For sets of taxa, we can think of PD as capturing the new features arising along all those branches extending from the root of the tree and spanning all taxa. The example reproduced from Faith (1992b) illustrated one way to think about how those features are implicitly counted by PD (Fig. 2a,b). The tree (Fig. 2b) shows changes along the branches corresponding to the characters shown in (Fig. 2a). Here, we can think of these as changes from a 0 state in ancestral taxa, to some new 1 state for a number of characters, following the convention where ancestral or “outgroup” states/features are coded “0” and derived states coded “1” (Faith, 1992b). In explaining these worked PD examples, Faith (1992b) made it clear that “the outgroup, “O” is also assumed to be protected.” In this way, the example acknowledges the existence of the deeper history, and that outgroup taxa also “persist,” as a reference point for estimating feature diversity.
Using the marked tree, one can calculate the PD, and corresponding feature diversity score for any single taxon or subset of taxa from the tree. For example, taxon j would have a PD score of 4, indicating the 4 features/states arising along the branches to that taxon, so adding to the list of 0-state features contributed from the outgroup (Fig 2a,b). As indicated in the discussion above, this index value does not have to count all the features back to the root of all life. This index value for PD is based of the measure of branch lengths back to a root for this “complete” tree, and enables comparisons among different subsets of taxa.
These examples using two alternative features/states, and 0–1 codings, for characters are not the only way to describe the PD link to feature diversity. Nevertheless, these examples from Faith (1992b) highlight the role of the root in PD calculations of feature diversity. The estimated feature diversity of a set must take into account the fact that a root of the tree corresponds to ancestral or outgroup features. Put another way, only an unrealistic, hypothetical, case where a set of taxa are the only ones left on the planet would allow us to ignore the root or outgroup. At the extreme, if only one species was left on the planet, there would be little feature diversity. However, PD dismisses such a scenario as unrealistic and acknowledges that some outgroup taxon also exists, so that the diversification along the branches from that outgroup to the single species indicates feature diversity, as for taxon j above.
The final set of examples in Faith (1992b) further highlighted exactly this point. The examples (Fig. 4 in Faith, 1992b) focused on the use of classification/taxonomic information [the approach now taken-up in important web-based implementations of PD (http://www.deh.gov.au/biodiversity/abif/bat/technical.html)]. One example indicates how the PD of single species depends on reference to the root of the tree. Here, Faith (1992b) noted:
“interpreting the different taxonomic classes as separated (along phylogenetic paths) by nominated amounts of change means that the basic classification can be interpreted in the PD framework [Fig. 4(c)]: here, the contribution of species c is apparent because it is the only representative of a family-level taxon.”
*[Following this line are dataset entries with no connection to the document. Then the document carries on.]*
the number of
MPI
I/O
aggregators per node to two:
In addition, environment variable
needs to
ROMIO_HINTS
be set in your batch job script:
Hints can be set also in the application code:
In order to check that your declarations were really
These examples document the necessity to count the lengths of branches back to some common ancestor or root in order to properly credit the set of taxa as indicating relative feature diversity. While the definition of PD does not explicitly refer to the root of the tree, both the early examples and the stated rationale based on feature diversity highlight the link from the definition to the important consideration of some root of the tree.
Reference to the correct PD definition in other early studies
We see that the early PD papers (Faith, 1992a,Faith, 1992b) not only provided the feature-diversity rationale for PD’s consideration of the root of the tree but also presented an illustrative example showing how PD, with its proper consideration of the root, is used comparatively. Crozier et al. (2006) therefore simply miss-represented the 1992a,b studies in claiming that “Faith’s original formulation (1992) clearly defined PD (“Phylogenetic diversity”) as including just the surviving species in a set, and did not include the root of the complete tree in this calculation.”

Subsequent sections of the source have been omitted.